You know the saying. “Don’t look back.” “The past is past.”
Even Tony Robbins, life coach extraordinaire says, “Everybody’s got a past. The past does not equal the future unless you live there.”
In fact, if you type ‘Don’t dwell’ into Google it automatically fills in the rest of the sentence for you… ‘Don’t dwell on the past’.
But wait there’s more. The Bible states “Do not call to mind the former things, or ponder things of the past.” (Isaiah 43:18).
Yep, it seems that the verdict is unanimous. The past does not deserve your time or attention.
Well I beg to differ. In fact I think sometimes you have to go back in order to move forward.
My childhood was spent in Hobart, Tasmania. I don’t have many good memories apart from time spent with Chris, my childhood friend at her farm. I lived for those weekends when I stayed over at her house and rode horses all weekend. Staying with her family gave me the sense of what living with a ‘normal’ family was like. One without alcohol, screaming and walking on eggshells. In some ways, knowing the difference made it harder to live with, but those weekends with Chris got me through.
I left when I met my future husband (now ex husband) and moved to the mainland to start a new life full of possibility. But whilst we set about making new memories and a new family, my heart mourned the loss. I left everything behind. I lost contact with all my friends simply because I just could not deal with the pain.

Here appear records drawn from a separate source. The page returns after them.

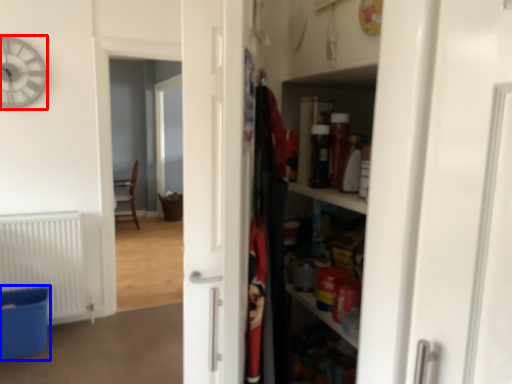 Question: Which object appears closest to the camera in this image, clock (highlighted by a red box) or laundry basket (highlighted by a blue box)?

Choices:
 (A) clock
 (B) laundry basket

Answer: (B) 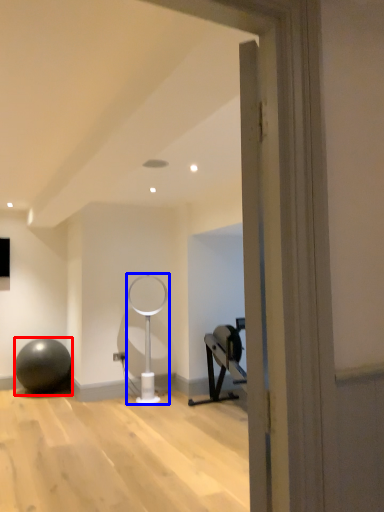 Question: Among these objects, which one is farthest to the camera, ball (highlighted by a red box) or table lamp (highlighted by a blue box)?

Choices:
 (A) ball
 (B) table lamp

Answer: (A) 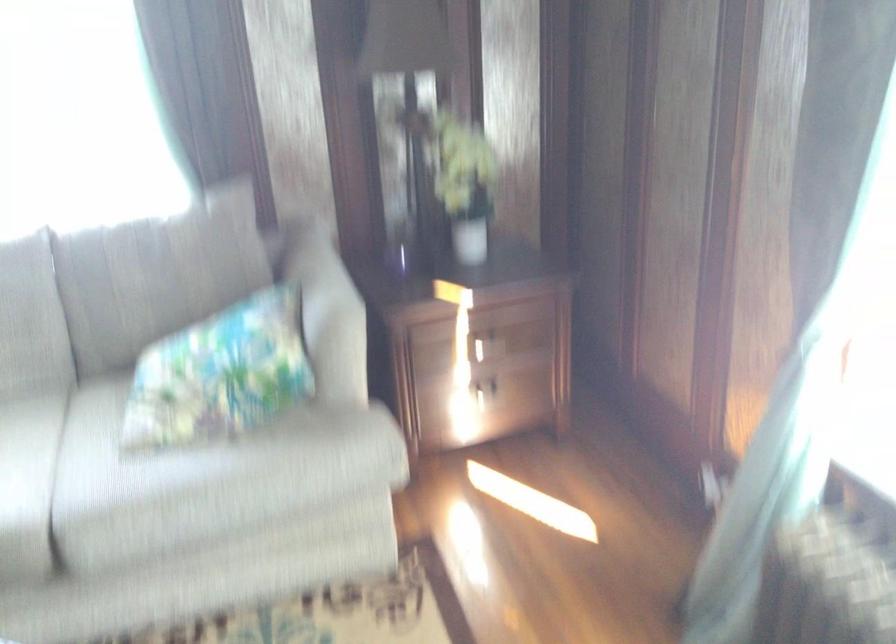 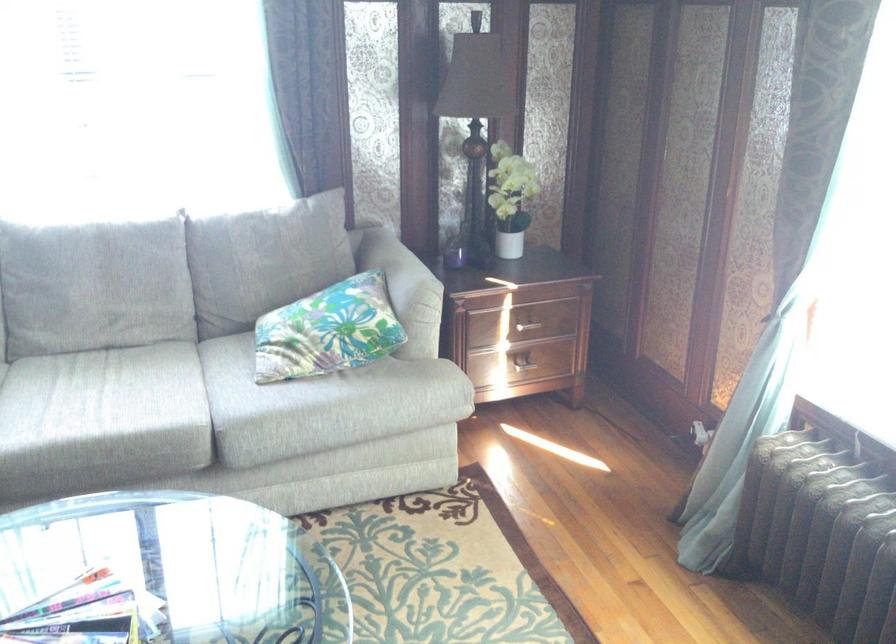 In the second image, find the point that corresponds to point (489, 351) in the first image.

(526, 327) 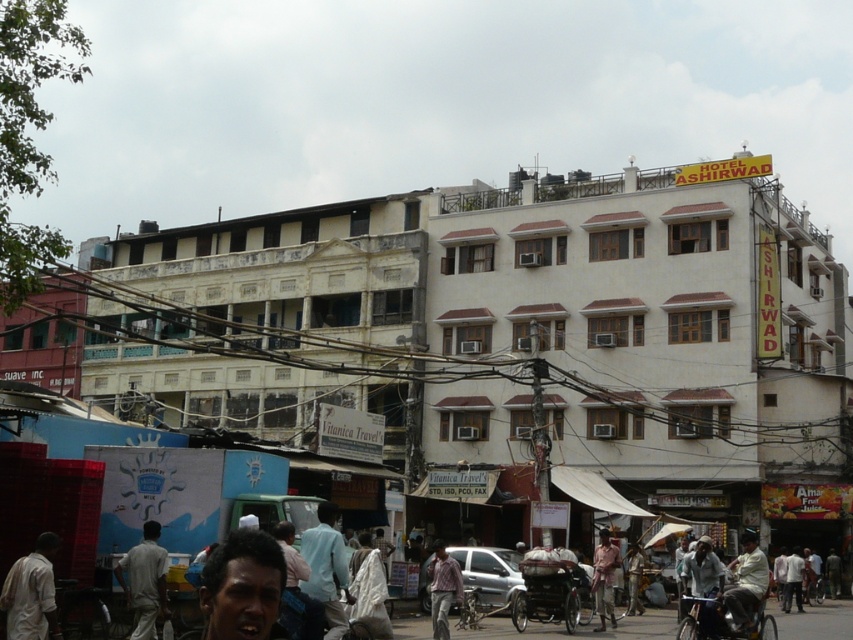 Which of these two, white cloth at lower left or light brown fabric shirt at lower center, stands taller?

light brown fabric shirt at lower center is taller.

Based on the photo, does white cloth at lower left have a greater width compared to light brown fabric shirt at lower center?

Yes.

Where is `white cloth at lower left`? The image size is (853, 640). white cloth at lower left is located at coordinates (32, 593).

Measure the distance between point (624, 449) and camera.

Point (624, 449) and camera are 84.94 meters apart from each other.

Does black wire at upper center appear under light beige fabric shirt at center?

No.

Who is more distant from viewer, (671, 472) or (741, 588)?

The point (671, 472) is behind.

Image resolution: width=853 pixels, height=640 pixels. What are the coordinates of `black wire at upper center` in the screenshot? It's located at (480, 337).

Does light blue shirt at center have a lesser width compared to light blue fabric shirt at center?

Correct, light blue shirt at center's width is less than light blue fabric shirt at center's.

Does light blue shirt at center appear on the right side of light blue fabric shirt at center?

In fact, light blue shirt at center is to the left of light blue fabric shirt at center.

The width and height of the screenshot is (853, 640). What are the coordinates of `light blue shirt at center` in the screenshot? It's located at point(326,568). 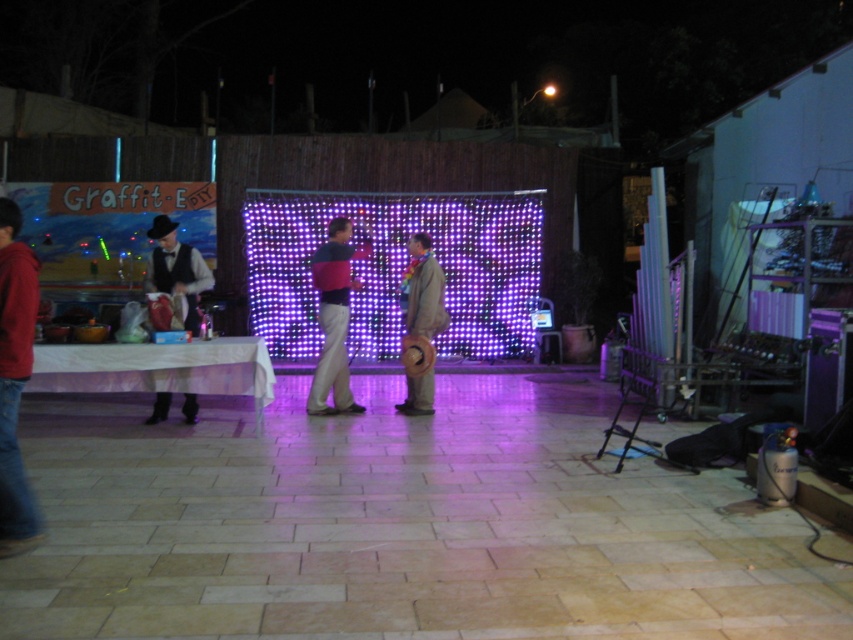 Can you confirm if smooth stone floor at center is positioned above matte pink sweater at center?

Actually, smooth stone floor at center is below matte pink sweater at center.

Does smooth stone floor at center have a greater height compared to matte pink sweater at center?

In fact, smooth stone floor at center may be shorter than matte pink sweater at center.

Locate an element on the screen. The image size is (853, 640). smooth stone floor at center is located at coordinates (397, 524).

Is point (144, 284) positioned behind point (416, 320)?

No, (144, 284) is in front of (416, 320).

The width and height of the screenshot is (853, 640). Find the location of `matte black vest at left`. matte black vest at left is located at coordinates (177, 269).

At what (x,y) coordinates should I click in order to perform the action: click on matte black vest at left. Please return your answer as a coordinate pair (x, y). Looking at the image, I should click on (177, 269).

Does red hoodie at left have a smaller size compared to matte black vest at left?

Indeed, red hoodie at left has a smaller size compared to matte black vest at left.

Does red hoodie at left have a lesser height compared to matte black vest at left?

No.

Consider the image. Who is more forward, (x=16, y=493) or (x=167, y=230)?

Point (x=16, y=493) is more forward.

Image resolution: width=853 pixels, height=640 pixels. I want to click on red hoodie at left, so click(15, 380).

Time moved on. I ceased contact with my family and felt better for it. I had a new family now and was determined they have the life I never had.
Cue twenty-five years later – Aged 51, a single mum, 2 teenage girls and a journalism degree later – when I realised my memories were stopping me from living. One of my favourite sayings is ‘life lived in fear is a life half lived’ and I was not walking the talk. At. All
Weird things started happening on social media. I got a friend request from my childhood sweetheart of six years. We got in contact and started talking. Then I found my friend Chris on Facebook and from there the avalanche started.

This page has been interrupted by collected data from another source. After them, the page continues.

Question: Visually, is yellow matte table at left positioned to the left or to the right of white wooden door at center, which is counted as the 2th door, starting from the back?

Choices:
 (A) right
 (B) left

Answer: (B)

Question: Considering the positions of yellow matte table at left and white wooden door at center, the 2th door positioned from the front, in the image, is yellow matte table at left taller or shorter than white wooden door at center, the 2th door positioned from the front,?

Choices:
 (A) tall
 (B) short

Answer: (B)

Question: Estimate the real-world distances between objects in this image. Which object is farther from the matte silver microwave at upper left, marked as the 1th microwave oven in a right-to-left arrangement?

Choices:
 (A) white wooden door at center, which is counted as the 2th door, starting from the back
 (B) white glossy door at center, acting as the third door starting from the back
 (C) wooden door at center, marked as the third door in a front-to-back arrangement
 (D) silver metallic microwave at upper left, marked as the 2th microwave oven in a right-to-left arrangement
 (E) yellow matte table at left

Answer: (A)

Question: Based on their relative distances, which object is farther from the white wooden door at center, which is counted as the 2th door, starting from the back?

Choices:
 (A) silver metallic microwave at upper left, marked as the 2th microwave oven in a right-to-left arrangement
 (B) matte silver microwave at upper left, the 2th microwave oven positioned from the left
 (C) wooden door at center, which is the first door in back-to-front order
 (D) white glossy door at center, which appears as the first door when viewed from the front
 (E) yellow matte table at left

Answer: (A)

I began to realise that the universe was nudging me ever so gently to make the trip. It was time and far be it for me to ignore the universe because that never ends well!
In 2015 my oldest daughter and I made the visit and stayed for a week. We booked a tour around my old Catholic school only to find out the tour guide was one of my classmates! Neither of us could quite believe it!
That week opened my heart again and I was able to make new memories with my daughter in the town that once held nothing but bad memories. Since that trip I have found many other old school friends via Facebook (thanks Mark Z J) and I am no longer living in fear with the memories of what once was.
Now I choose to remember the possibilities and look forward to my next trip. Rather than close the book, I have turned a new page.
Now don’t get me wrong. This decision to go back wasn’t without bone chilling fear. And I knew my family no longer lived there, so I felt safe but still it was still difficult.
Making peace with the past now means the future is no longer a battle. A new page has been written.
“To build up a future, you have to know the past.” (Otto Frank 1967)
Tell me, do you have a similar story to share?